Problem statement »
An exact restatement is required. Cover only the lines of the records from the first through the line with "StDB накатывается", and skip pictures.

(Stored records)

────────────────

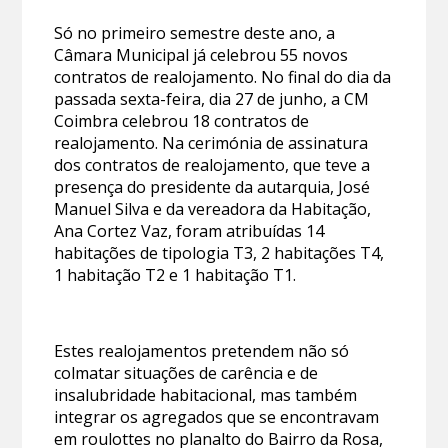
Só no primeiro semestre deste ano, a
Câmara Municipal já celebrou 55 novos
contratos de realojamento. No final do dia da
passada sexta-feira, dia 27 de junho, a CM
Coimbra celebrou 18 contratos de
realojamento. Na cerimónia de assinatura
dos contratos de realojamento, que teve a
presença do presidente da autarquia, José
Manuel Silva e da vereadora da Habitação,
Ana Cortez Vaz, foram atribuídas 14
habitações de tipologia T3, 2 habitações T4,
1 habitação T2 e 1 habitação T1.
Estes realojamentos pretendem não só
colmatar situações de carência e de
insalubridade habitacional, mas também
integrar os agregados que se encontravam
em roulottes no planalto do Bairro da Rosa,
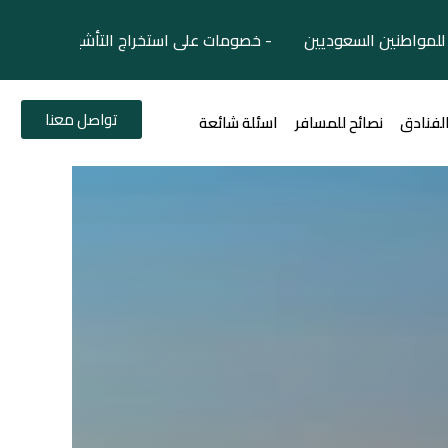
لمواطنين السعوديين - خصومات على استخراج التأشيرات السياح
تواصل معنا
الفنادق
نصائح للمسافر
اسئلة شائعة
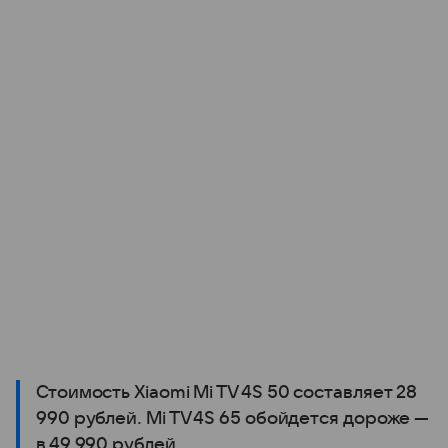
Стоимость Xiaomi Mi TV 4S 50 составляет 28
990 рублей. Mi TV 4S 65 обойдется дороже —
в 49 990 рублей.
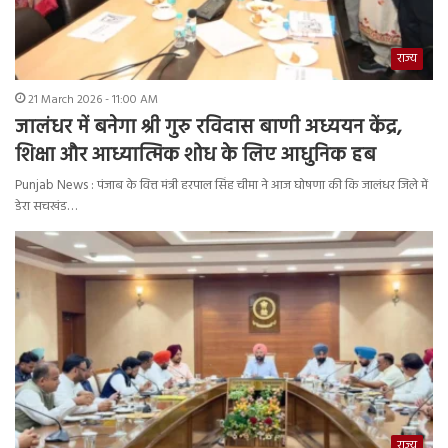
राज्य
21 March 2026 - 11:00 AM
जालंधर में बनेगा श्री गुरु रविदास बाणी अध्ययन केंद्र,
शिक्षा और आध्यात्मिक शोध के लिए आधुनिक हब
Punjab News : पंजाब के वित्त मंत्री हरपाल सिंह चीमा ने आज घोषणा की कि जालंधर जिले में
डेरा सचखंड…
राज्य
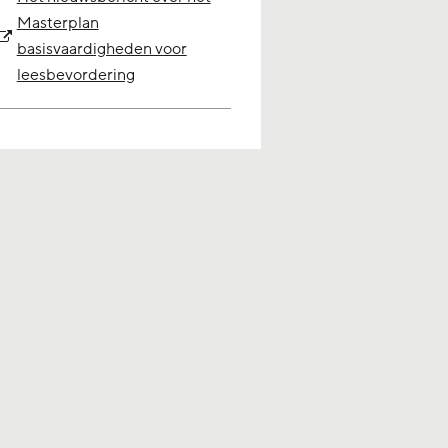
Masterplan
basisvaardigheden voor
leesbevordering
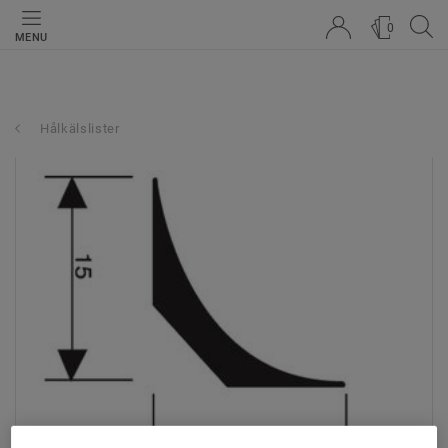
0
MENU
Hålkälslister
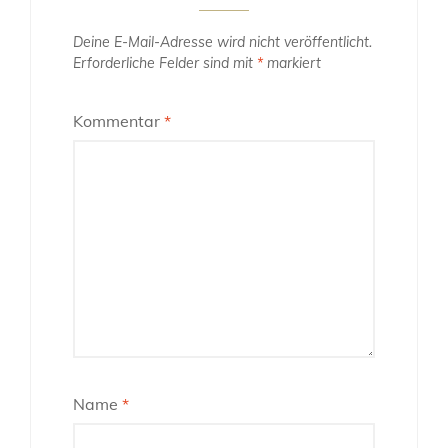
Deine E-Mail-Adresse wird nicht veröffentlicht.
Erforderliche Felder sind mit
*
markiert
Kommentar
*
Name
*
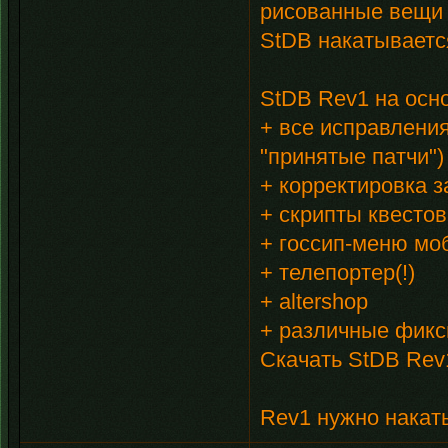
рисованные вещи и 
StDB накатывается
StDB Rev1 на осн
+ все исправления
"принятые патчи")
+ корректировка 
+ скрипты квестов
+ госсип-меню мо
+ телепортер(!)
+ altershop
+ различные фик
Скачать StDB Rev
Rev1 нужно накат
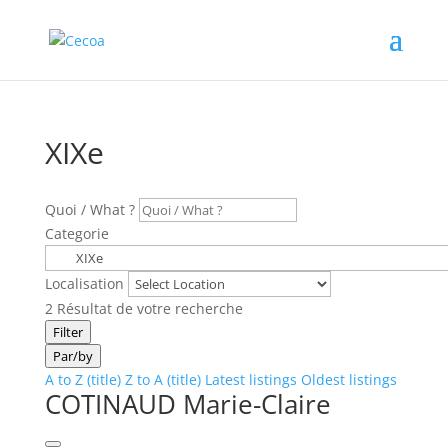
XIXe
Quoi / What ?
Categorie
Localisation
2
Résultat de votre recherche
Filter
Par/by
A to Z (title)
Z to A (title)
Latest listings
Oldest listings
COTINAUD Marie-Claire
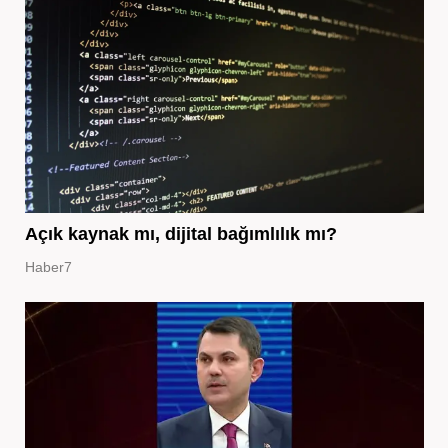
Açık kaynak mı, dijital bağımlılık mı?
Haber7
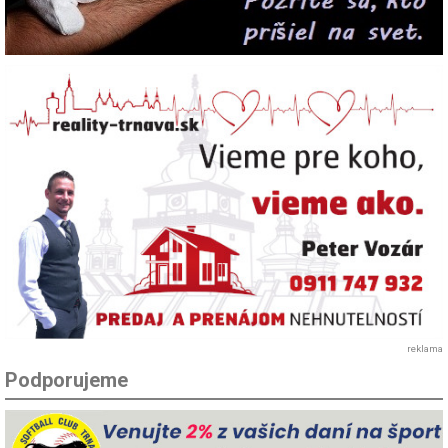
reklama
Podporujeme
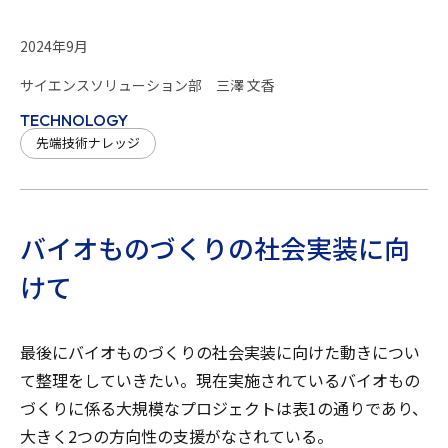
2024年9月
サイエンスソリューション部 三澤 文香
TECHNOLOGY
先端技術ナレッジ
バイオものづくりの社会実装に向
けて
最後にバイオものづくりの社会実装に向けた動きについ
て整理をしていきたい。現在実施されているバイオもの
づくりに係る大規模なプロジェクトは表1の通りであり、
大きく2つの方向性の支援がなされている。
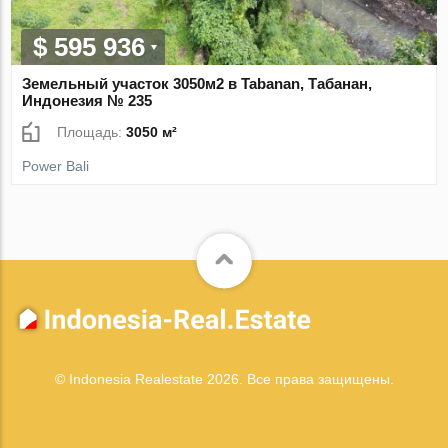
$ 595 936
Земельный участок 3050м2 в Tabanan, Табанан,
Индонезия № 235
Площадь:
3050 м²
Power Bali
© Indonesia Realestate 2026. Все права защищены.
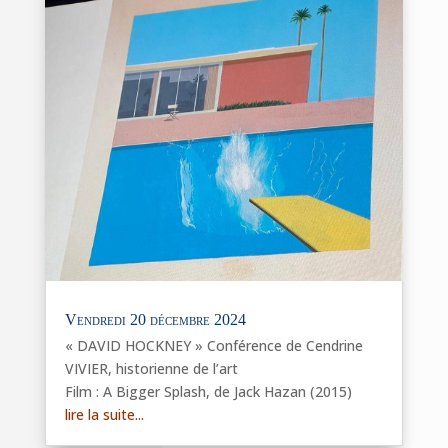
Vendredi 20 décembre 2024
« DAVID HOCKNEY » Conférence de Cendrine
VIVIER, historienne de l’art
Film : A Bigger Splash, de Jack Hazan (2015)
lire la suite...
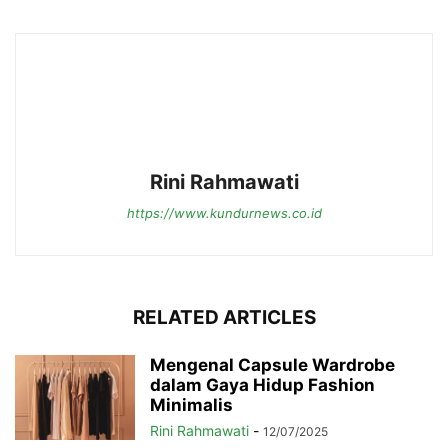
Rini Rahmawati
https://www.kundurnews.co.id
RELATED ARTICLES
Mengenal Capsule Wardrobe
dalam Gaya Hidup Fashion
Minimalis
Rini Rahmawati
-
12/07/2025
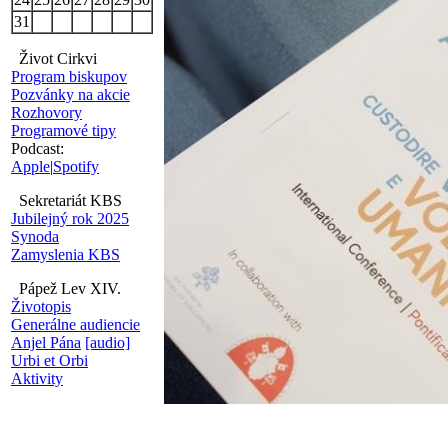
31
Život Cirkvi
Program biskupov
Pozvánky na akcie
Rozhovory
Programové tipy
Podcast:
Apple
|
Spotify
Sekretariát KBS
Jubilejný rok 2025
Synoda
Zamyslenia KBS
Pápež Lev XIV.
Životopis
Generálne audiencie
Anjel Pána
[audio]
Urbi et Orbi
Aktivity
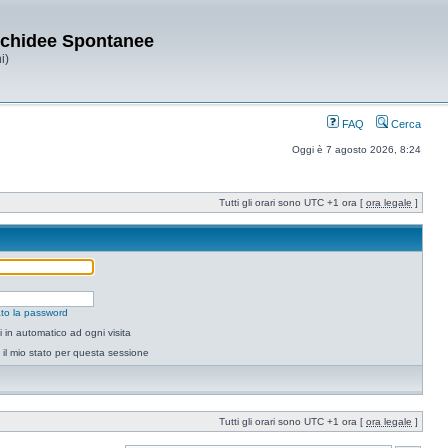
Orchidee Spontanee
i)
FAQ
Cerca
Oggi è 7 agosto 2026, 8:24
Tutti gli orari sono UTC +1 ora [
ora legale
]
to la password
 in automatico ad ogni visita
il mio stato per questa sessione
Tutti gli orari sono UTC +1 ora [
ora legale
]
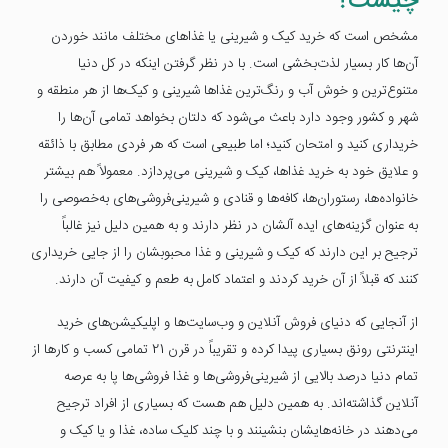
چیست؟
مشخص است که خرید کیک و شیرینی یا غذاهای مختلف مانند خوردن
آن‌ها کار بسیار لذت‌بخشی است. با در نظر گرفتن اینکه در کل دنیا
متنوع‌ترین و خوش آب و رنگ‌ترین غذاها شیرینی و کیک‌ها از هر منطقه و
شهر و کشور وجود دارد باعث می‌شود که دلتان بخواهد تمامی آن‌ها را
خریداری کنید و امتحان کنید؛ اما طبیعی است که هر فردی مطابق با ذائقه
و علایق خود به خرید غذاها، کیک و شیرینی می‌پردازد. معمولاً هم بیشتر
خانواده‌ها، رستوران‌ها، کافه‌ها و قنادی و شیرینی‌فروشی‌های به‌خصوصی را
به عنوان گزینه‌های ایده آلشان در نظر دارند و به همین دلیل نیز غالباً
ترجیح بر این دارند که کیک و شیرینی و غذا محبوبشان را از جایی خریداری
کنند که قبلاً از آن خرید کردند و اعتماد کامل به طعم و کیفیت آن دارند.
از آنجایی که دنیای فروش آنلاین و وب‌سایت‌ها و اپلیکیشن‌های خرید
اینترنتی رونق بسیاری پیدا کرده و تقریباً در قرن 21 تمامی کسب و کارها از
تمام دنیا درصد بالایی از شیرینی‌فروشی‌ها و غذا فروشی‌ها پا به عرصه
آنلاین گذاشته‌اند. به همین دلیل هم هست که بسیاری از افراد ترجیح
می‌دهند در خانه‌هایشان بنشینند و با چند کلیک ساده، غذا و یا کیک و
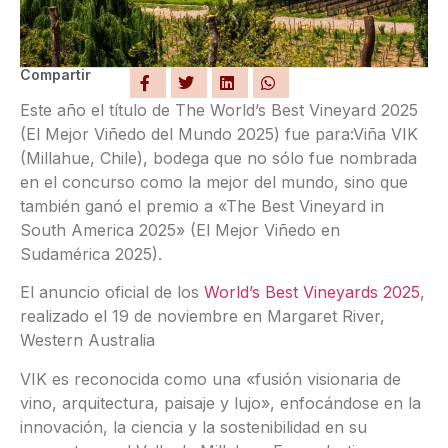
Compartir
Este año el título de The World’s Best Vineyard 2025
(El Mejor Viñedo del Mundo 2025) fue para:Viña VIK
(Millahue, Chile), bodega que no sólo fue nombrada
en el concurso como la mejor del mundo, sino que
también ganó el premio a «The Best Vineyard in
South America 2025» (El Mejor Viñedo en
Sudamérica 2025).
El anuncio oficial de los
World’s Best Vineyards 2025
,
realizado el 19 de noviembre en Margaret River,
Western Australia
VIK es reconocida como una «fusión visionaria de
vino, arquitectura, paisaje y lujo», enfocándose en la
innovación, la ciencia y la sostenibilidad en su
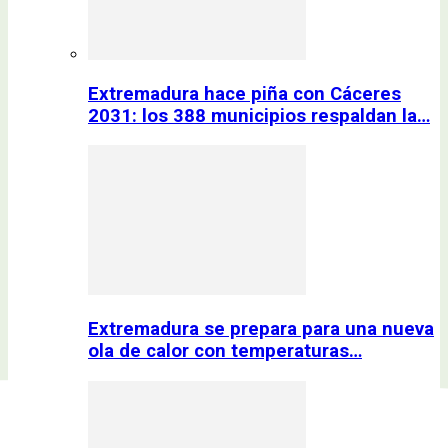
Extremadura hace piña con Cáceres
2031: los 388 municipios respaldan la…
Extremadura se prepara para una nueva
ola de calor con temperaturas…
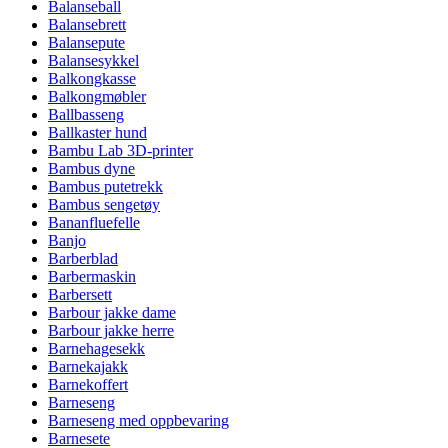
Balanseball
Balansebrett
Balansepute
Balansesykkel
Balkongkasse
Balkongmøbler
Ballbasseng
Ballkaster hund
Bambu Lab 3D-printer
Bambus dyne
Bambus putetrekk
Bambus sengetøy
Bananfluefelle
Banjo
Barberblad
Barbermaskin
Barbersett
Barbour jakke dame
Barbour jakke herre
Barnehagesekk
Barnekajakk
Barnekoffert
Barneseng
Barneseng med oppbevaring
Barnesete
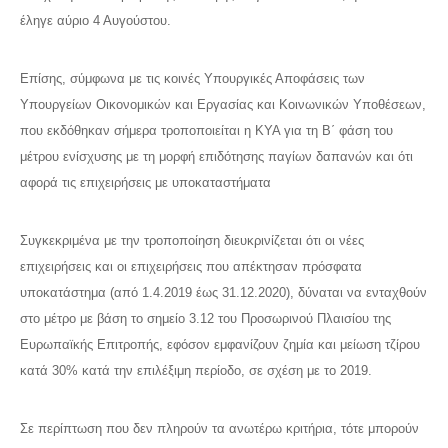
έληγε αύριο 4 Αυγούστου.
Επίσης, σύμφωνα με τις κοινές Υπουργικές Αποφάσεις των
Υπουργείων Οικονομικών και Εργασίας και Κοινωνικών Υποθέσεων,
που εκδόθηκαν σήμερα τροποποιείται η ΚΥΑ για τη Β΄ φάση του
μέτρου ενίσχυσης με τη μορφή επιδότησης παγίων δαπανών και ότι
αφορά τις επιχειρήσεις με υποκαταστήματα
Συγκεκριμένα με την τροποποίηση διευκρινίζεται ότι οι νέες
επιχειρήσεις και οι επιχειρήσεις που απέκτησαν πρόσφατα
υποκατάστημα (από 1.4.2019 έως 31.12.2020), δύναται να ενταχθούν
στο μέτρο με βάση το σημείο 3.12 του Προσωρινού Πλαισίου της
Ευρωπαϊκής Επιτροπής, εφόσον εμφανίζουν ζημία και μείωση τζίρου
κατά 30% κατά την επιλέξιμη περίοδο, σε σχέση με το 2019.
Σε περίπτωση που δεν πληρούν τα ανωτέρω κριτήρια, τότε μπορούν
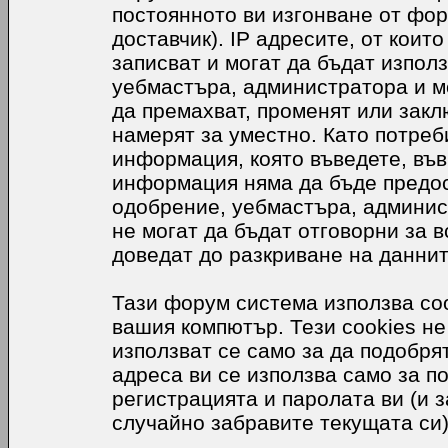
постоянното ви изгонване от фор
доставчик). IP адресите, от коит
записват и могат да бъдат използ
уебмастъра, администратора и м
да премахват, променят или закл
намерят за уместно. Като потреб
информация, която въведете, във
информация няма да бъде предос
одобрение, уебмастъра, админис
не могат да бъдат отговорни за в
доведат до разкриване на даннит
Тази форум система използва coo
вашия компютър. Тези cookies не
използват се само за да подобр
адреса ви се използва само за п
регистрацията и паролата ви (и 
случайно забравите текущата си)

────────────────

Written solution »
Só no primeiro semestre deste ano, a
Câmara Municipal já celebrou 55 novos
contratos de realojamento. No final do dia da
passada sexta-feira, dia 27 de junho, a CM
Coimbra celebrou 18 contratos de
realojamento. Na cerimónia de assinatura
dos contratos de realojamento, que teve a
presença do presidente da autarquia, José
Manuel Silva e da vereadora da Habitação,
Ana Cortez Vaz, foram atribuídas 14
habitações de tipologia T3, 2 habitações T4,
1 habitação T2 e 1 habitação T1.
Estes realojamentos pretendem não só
colmatar situações de carência e de
insalubridade habitacional, mas também
integrar os agregados que se encontravam
em roulottes no planalto do Bairro da Rosa,
لمواطنين السعوديين - خصومات على استخراج التأشيرات السياح
تواصل معنا
الفنادق
نصائح للمسافر
اسئلة شائعة
Стоимость Xiaomi Mi TV 4S 50 составляет 28
990 рублей. Mi TV 4S 65 обойдется дороже —
в 49 990 рублей.
राज्य
21 March 2026 - 11:00 AM
जालंधर में बनेगा श्री गुरु रविदास बाणी अध्ययन केंद्र,
शिक्षा और आध्यात्मिक शोध के लिए आधुनिक हब
Punjab News : पंजाब के वित्त मंत्री हरपाल सिंह चीमा ने आज घोषणा की कि जालंधर जिले में
डेरा सचखंड…
राज्य
Masterplan
basisvaardigheden voor
leesbevordering
0
MENU
Hålkälslister
Deine E-Mail-Adresse wird nicht veröffentlicht.
Erforderliche Felder sind mit
*
markiert
Kommentar
*
Name
*
рисованные вещи и 
StDB накатывается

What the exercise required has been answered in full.